◆ The task
Whenever the string "database" turns up in a line below, that line should be copied.

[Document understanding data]

BEGIN

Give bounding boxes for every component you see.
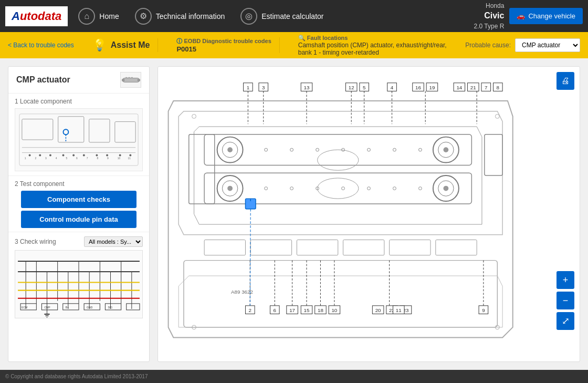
copyright-text: © Copyright and database rights Autodata… (5, 374, 148, 379)
footer: © Copyright and database rights Autodata… (0, 370, 588, 383)
step3-section: 3 Check wiring All models : Sy... (8, 232, 149, 323)
svg-text:20: 20 (375, 307, 381, 313)
nav-estimate[interactable]: ◎ Estimate calculator (240, 8, 323, 25)
svg-text:6: 6 (76, 157, 78, 160)
svg-point-20 (106, 154, 108, 157)
svg-rect-3 (125, 77, 128, 78)
eobd-section: ⓘ EOBD Diagnostic trouble codes P0015 (169, 37, 279, 53)
fit-view-button[interactable]: ⤢ (556, 312, 574, 330)
svg-point-170 (265, 187, 268, 190)
component-checks-button[interactable]: Component checks (21, 191, 136, 208)
change-vehicle-button[interactable]: 🚗 Change vehicle (509, 8, 583, 24)
step3-label: 3 Check wiring (15, 238, 56, 245)
svg-point-176 (418, 187, 422, 190)
assist-section: 💡 Assist Me (85, 38, 159, 52)
svg-text:2: 2 (35, 157, 36, 160)
eobd-title: ⓘ EOBD Diagnostic trouble codes (176, 37, 271, 45)
svg-text:12: 12 (349, 85, 354, 90)
component-icon-svg (122, 74, 140, 87)
probable-cause-label: Probable cause: (465, 42, 511, 49)
zoom-out-button[interactable]: − (556, 292, 574, 309)
zoom-in-icon: + (563, 275, 569, 286)
svg-point-169 (418, 148, 422, 151)
svg-text:19: 19 (429, 85, 435, 90)
svg-text:9: 9 (107, 157, 109, 160)
svg-text:8: 8 (497, 85, 500, 90)
svg-point-165 (316, 148, 319, 151)
svg-point-163 (265, 148, 268, 151)
fault-section: 🔍 Fault locations Camshaft position (CMP… (290, 35, 455, 56)
left-panel: CMP actuator 1 Locate component (8, 66, 150, 362)
svg-point-167 (368, 148, 371, 151)
zoom-in-button[interactable]: + (556, 271, 574, 289)
tech-info-icon: ⚙ (135, 8, 152, 25)
component-header: CMP actuator (8, 67, 149, 94)
svg-rect-84 (204, 240, 245, 255)
svg-text:1: 1 (25, 157, 26, 160)
fault-title: 🔍 Fault locations (298, 35, 447, 42)
change-vehicle-label: Change vehicle (528, 12, 575, 20)
svg-text:13: 13 (304, 85, 310, 90)
svg-text:A89 3622: A89 3622 (231, 289, 253, 295)
svg-text:GND: GND (87, 306, 93, 309)
svg-rect-88 (390, 240, 430, 255)
svg-point-171 (290, 187, 293, 190)
svg-text:10: 10 (331, 307, 337, 313)
svg-text:11: 11 (396, 307, 402, 313)
top-navigation: Autodata ⌂ Home ⚙ Technical information … (0, 0, 588, 32)
svg-rect-86 (297, 240, 338, 255)
svg-rect-2 (137, 79, 140, 81)
nav-items: ⌂ Home ⚙ Technical information ◎ Estimat… (78, 8, 474, 25)
wiring-model-select[interactable]: All models : Sy... (84, 236, 143, 247)
back-to-trouble-codes[interactable]: Back to trouble codes (8, 42, 74, 49)
main-diagram-area: 🖨 (158, 66, 580, 362)
svg-text:2: 2 (249, 307, 251, 313)
svg-text:18: 18 (318, 307, 323, 313)
svg-text:3: 3 (262, 85, 265, 90)
svg-text:1: 1 (247, 85, 249, 90)
svg-text:ECM: ECM (22, 306, 27, 309)
nav-home[interactable]: ⌂ Home (78, 8, 119, 25)
svg-text:10: 10 (118, 157, 121, 160)
svg-point-23 (64, 129, 69, 134)
step1-section: 1 Locate component (8, 94, 149, 176)
svg-rect-0 (122, 78, 139, 82)
assist-label: Assist Me (111, 40, 150, 50)
step2-section: 2 Test component Component checks Contro… (8, 176, 149, 232)
nav-home-label: Home (99, 12, 119, 20)
engine-location-diagram: 1 3 13 12 5 4 (158, 67, 580, 361)
svg-text:8: 8 (97, 157, 98, 160)
svg-point-21 (119, 154, 121, 157)
svg-text:4: 4 (391, 85, 394, 90)
svg-point-164 (290, 148, 293, 151)
svg-point-72 (227, 147, 233, 152)
print-button[interactable]: 🖨 (556, 72, 574, 90)
home-icon: ⌂ (78, 8, 95, 25)
svg-rect-5 (131, 77, 133, 78)
estimate-icon: ◎ (240, 8, 257, 25)
nav-tech-info[interactable]: ⚙ Technical information (135, 8, 225, 25)
svg-text:21: 21 (470, 85, 476, 90)
svg-point-81 (443, 186, 448, 191)
svg-point-18 (83, 154, 85, 157)
svg-text:11: 11 (128, 157, 131, 160)
eobd-code: P0015 (176, 45, 271, 53)
fit-view-icon: ⤢ (562, 315, 570, 327)
svg-point-14 (39, 154, 41, 157)
svg-rect-4 (128, 77, 130, 78)
component-image (120, 72, 141, 88)
zoom-out-icon: − (563, 295, 569, 306)
svg-point-19 (96, 154, 98, 157)
vehicle-make: Honda (474, 2, 505, 11)
control-module-button[interactable]: Control module pin data (21, 211, 136, 228)
svg-point-161 (318, 150, 359, 170)
step2-label: 2 Test component (15, 180, 143, 188)
svg-rect-83 (485, 134, 502, 175)
main-content: CMP actuator 1 Locate component (0, 58, 588, 370)
zoom-controls: + − ⤢ (556, 271, 574, 330)
svg-point-175 (393, 187, 396, 190)
svg-point-91 (192, 115, 196, 119)
component-title: CMP actuator (16, 75, 70, 85)
svg-text:15: 15 (304, 307, 310, 313)
probable-cause-select[interactable]: CMP actuator (515, 38, 580, 52)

END

◆ Final answer
copyright-text: © Copyright and database rights Autodata… (5, 374, 148, 379)
footer: © Copyright and database rights Autodata… (0, 370, 588, 383)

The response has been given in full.